Lines containing the word "button" are to be copied from the data below.

*** Opening of WORKING DATA ***

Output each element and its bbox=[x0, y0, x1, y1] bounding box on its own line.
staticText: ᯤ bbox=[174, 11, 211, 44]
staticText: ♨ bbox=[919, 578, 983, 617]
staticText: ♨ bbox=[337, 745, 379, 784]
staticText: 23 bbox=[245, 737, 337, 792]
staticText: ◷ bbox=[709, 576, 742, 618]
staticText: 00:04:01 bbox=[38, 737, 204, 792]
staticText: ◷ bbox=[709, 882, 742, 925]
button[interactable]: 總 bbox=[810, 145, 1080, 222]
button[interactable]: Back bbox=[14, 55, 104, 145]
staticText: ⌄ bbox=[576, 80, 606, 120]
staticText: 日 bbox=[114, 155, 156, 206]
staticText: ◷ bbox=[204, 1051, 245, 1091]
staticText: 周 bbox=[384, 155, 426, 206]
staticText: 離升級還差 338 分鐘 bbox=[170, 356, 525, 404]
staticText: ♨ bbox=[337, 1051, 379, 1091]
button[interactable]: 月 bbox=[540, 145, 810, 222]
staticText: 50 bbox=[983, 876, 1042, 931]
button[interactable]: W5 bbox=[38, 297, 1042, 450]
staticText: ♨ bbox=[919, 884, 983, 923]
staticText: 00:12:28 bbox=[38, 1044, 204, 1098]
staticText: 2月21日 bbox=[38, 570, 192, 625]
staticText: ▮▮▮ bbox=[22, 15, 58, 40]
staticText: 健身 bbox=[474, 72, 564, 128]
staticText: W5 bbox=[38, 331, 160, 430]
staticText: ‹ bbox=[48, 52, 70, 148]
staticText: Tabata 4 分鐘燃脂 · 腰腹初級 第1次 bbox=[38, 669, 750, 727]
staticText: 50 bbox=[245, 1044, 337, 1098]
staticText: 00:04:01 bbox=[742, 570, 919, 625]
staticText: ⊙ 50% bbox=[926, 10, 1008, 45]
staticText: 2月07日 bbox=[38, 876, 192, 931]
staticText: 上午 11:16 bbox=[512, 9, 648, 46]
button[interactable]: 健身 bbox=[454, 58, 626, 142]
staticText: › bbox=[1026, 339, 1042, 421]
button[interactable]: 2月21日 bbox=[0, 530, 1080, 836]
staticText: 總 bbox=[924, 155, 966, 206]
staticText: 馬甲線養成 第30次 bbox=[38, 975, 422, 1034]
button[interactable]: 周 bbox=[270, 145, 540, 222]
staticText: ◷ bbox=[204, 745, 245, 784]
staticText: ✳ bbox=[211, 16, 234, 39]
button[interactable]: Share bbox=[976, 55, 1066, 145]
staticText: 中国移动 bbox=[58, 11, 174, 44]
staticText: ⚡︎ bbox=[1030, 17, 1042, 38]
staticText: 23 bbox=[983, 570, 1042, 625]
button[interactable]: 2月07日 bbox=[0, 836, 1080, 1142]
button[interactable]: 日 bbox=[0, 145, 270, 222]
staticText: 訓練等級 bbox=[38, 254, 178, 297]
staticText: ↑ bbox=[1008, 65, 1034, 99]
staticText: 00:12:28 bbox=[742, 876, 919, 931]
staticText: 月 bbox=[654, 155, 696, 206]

*** Close of WORKING DATA ***

- **THE ANSWER**:
button[interactable]: 總 bbox=[810, 145, 1080, 222]
button[interactable]: Back bbox=[14, 55, 104, 145]
button[interactable]: 月 bbox=[540, 145, 810, 222]
button[interactable]: W5 bbox=[38, 297, 1042, 450]
button[interactable]: 健身 bbox=[454, 58, 626, 142]
button[interactable]: 2月21日 bbox=[0, 530, 1080, 836]
button[interactable]: 周 bbox=[270, 145, 540, 222]
button[interactable]: Share bbox=[976, 55, 1066, 145]
button[interactable]: 2月07日 bbox=[0, 836, 1080, 1142]
button[interactable]: 日 bbox=[0, 145, 270, 222]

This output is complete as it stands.